Evaluation of the implementation of the prostate cancer specialist nurse role



  1. Prostate Cancer Foundation of Australia
  2. Queensland University of Technology, ihbi, Queensland, Australia


A national prostate cancer specialist nursing pilot program, supported by Prostate Cancer Foundation of Australia, was launched in May 2012 with funding support from The Movember Foundation. The pilot program aimed to trial a best practice model for providing specialist nursing care to those affected by prostate cancer. Prostate cancer specialist nurses were allocated to 12 hospitals across all Australian states and territories to work in the context of multidisciplinary care. The Prostate Cancer Foundation provided professional development support for nurses through a structured program. This article presents key outcomes from the research commissioned by the Prostate Cancer Foundation to evaluate the prostate cancer specialist nurse role. Specifically, the paper reports evaluation data relating to the roles and functions of the prostate cancer specialist nurse to explore the influence of the role on outcomes for patients, carers and services.

The importance of the nurse’s role providing specialist supportive and clinical care is widely recognised in published literature. For many years, the Australian health care system has made provision for specialist nurses for a range of diseases, including breast cancer and chronic illness.1-4 In response to the potential benefits specialist nursing roles may have for people affected by prostate cancer, Prostate Cancer Foundation of Australia (PCFA) implemented a program to introduce a structured prostate cancer specialist nursing service into Australia.

PCFA launched its prostate cancer specialist nursing program in May 2012. The program involved PCFA working in partnership with health care providers to recruit, train and support a number of prostate cancer specialist nurses (PCSNs) in various locations in metropolitan and regional Australia. The program aimed to trial a best practice model for providing specialist nursing care using a structured format to those affected by prostate cancer, with a view to creating a sustainable model as part of routine cancer care delivery.5

The primary objective for the prostate cancer specialist nursing service is to provide direct patient care aimed at improving the patient’s cancer experience. The PCSN is an expert point of contact for the man and his family, providing support and care to those affected by prostate cancer. The nurses work alongside other health care providers involved in prostate cancer care and care for men at any point in their cancer journey.
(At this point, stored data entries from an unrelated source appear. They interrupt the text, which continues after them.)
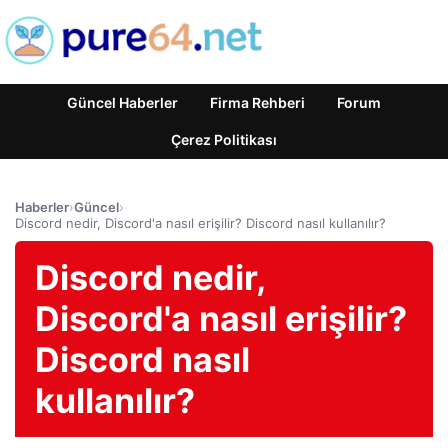
Güncel Haberler
Firma Rehberi
Forum
Çerez Politikası
Haberler
›
Güncel
›
Discord nedir, Discord'a nasıl erişilir? Discord nasıl kullanılır?
Discord nedir,
Discord'a nasıl erişilir?
Discord nasıl
kullanılır?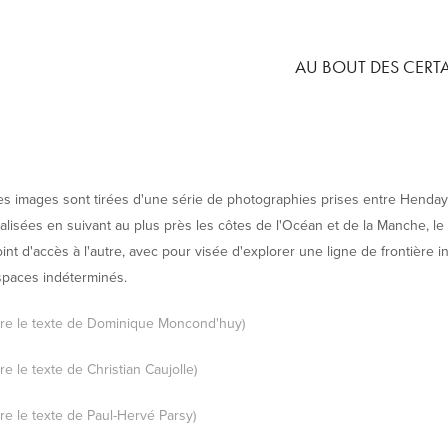
AU BOUT DES CERT
s images sont tirées d'une série de photographies prises entre Henday
alisées en suivant au plus près les côtes de l'Océan et de la Manche, l
int d'accès à l'autre, avec pour visée d'explorer une ligne de frontière 
spaces indéterminés.
Lire le texte de Dominique Moncond'huy)
ire le texte de Christian Caujolle)
ire le texte de Paul-Hervé Parsy)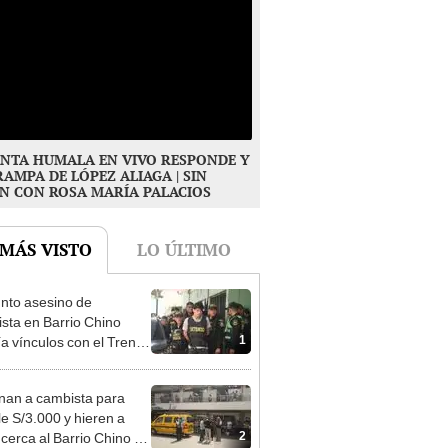
NTA HUMALA EN VIVO RESPONDE Y
RAMPA DE LÓPEZ ALIAGA | SIN
N CON ROSA MARÍA PALACIOS
 MÁS VISTO
LO ÚLTIMO
nto asesino de
sta en Barrio Chino
1
ía vínculos con el Tren
agua: PNP revela
aje
nan a cambista para
le S/3.000 y hieren a
2
 cerca al Barrio Chino en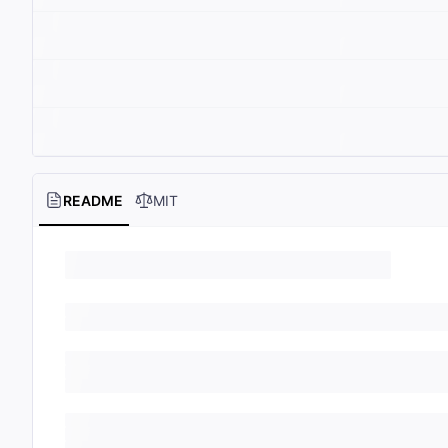
README
MIT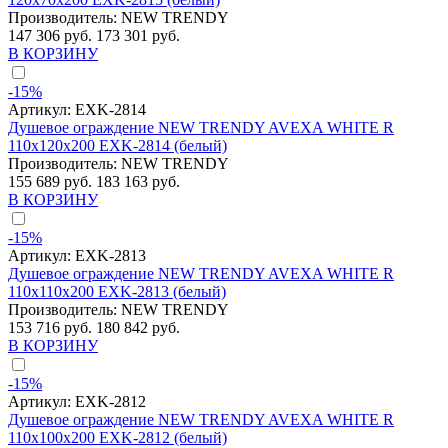
Производитель:
NEW TRENDY
147 306 руб.
173 301 руб.
В КОРЗИНУ
-15%
Артикул:
EXK-2814
Душевое ограждение NEW TRENDY AVEXA WHITE R
110x120x200 EXK-2814 (белый)
Производитель:
NEW TRENDY
155 689 руб.
183 163 руб.
В КОРЗИНУ
-15%
Артикул:
EXK-2813
Душевое ограждение NEW TRENDY AVEXA WHITE R
110x110x200 EXK-2813 (белый)
Производитель:
NEW TRENDY
153 716 руб.
180 842 руб.
В КОРЗИНУ
-15%
Артикул:
EXK-2812
Душевое ограждение NEW TRENDY AVEXA WHITE R
110x100x200 EXK-2812 (белый)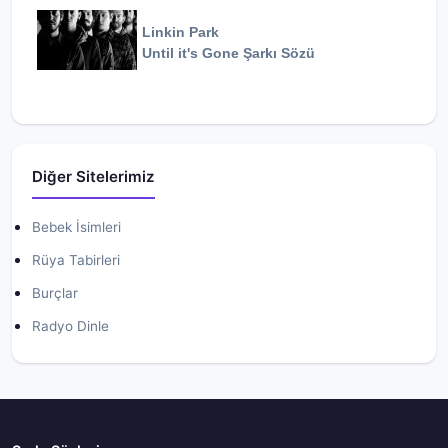
Linkin Park
Until it's Gone
Şarkı Sözü
Diğer Sitelerimiz
Bebek İsimleri
Rüya Tabirleri
Burçlar
Radyo Dinle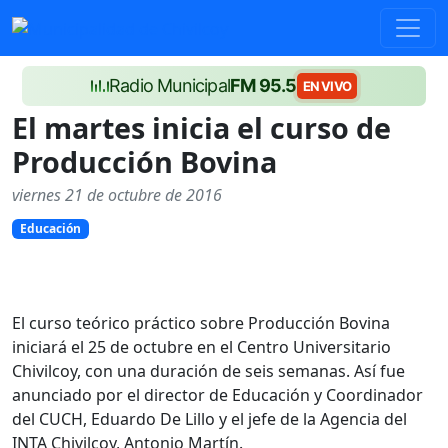
Radio Municipal
FM 95.5
EN VIVO
El martes inicia el curso de
Producción Bovina
viernes 21 de octubre de 2016
Educación
El curso teórico práctico sobre Producción Bovina
iniciará el 25 de octubre en el Centro Universitario
Chivilcoy, con una duración de seis semanas. Así fue
anunciado por el director de Educación y Coordinador
del CUCH, Eduardo De Lillo y el jefe de la Agencia del
INTA Chivilcoy, Antonio Martín.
They assist men to make optimal use of resources available in their immediate community and streamline service delivery when referral to another centre is required.

PCSNs assist men by: 

  • providing those affected by prostate cancer with an ongoing point of contact and support
  • assisting men to access services both in their hospital and in their community during and after treatment
  • providing men with reliable information about their diagnosis and treatment plan
  • providing men with information about dealing with the effects of treatment and how to get further help to deal with specific problems they may be having
  • coordinating care wherever a man is in his cancer journey
  • enabling men and families access to support groups
  • providing education and training to other health care workers
  • participating in projects and service development activities to improve care for those affected by prostate cancer  

Health services were selected for the program by PCFA through a competitive application process. Sites were selected from both the public and private sector, assessed against criteria including having a significant prostate cancer incidence rate in the region, providing existing clinical services for men with prostate cancer, and demonstrating engagement of the prostate cancer multidisciplinary team in their application to host a nurse. Rural and regional areas were prioritised to host a PCSN, as were sites with no specialist nursing services or limited supportive care services.

This paper reports selected data from this evaluation to describe the processes involved in implementation of program and the way in which these processes influenced program outcomes. Additional data reporting the comparison of pre-post program data and other key outcomes will be presented in future publications.

Program evaluation

PCFA commissioned a team led by researchers from Queensland University of Technology to undertake program evaluation. The comprehensive evaluation was undertaken between June 2012 and June 2014, and used a pre-post intervention trial performed within the 12 health services selected for participation in the program. The study protocol was approved by 12 relevant ethics committees at all participating sites and by the university.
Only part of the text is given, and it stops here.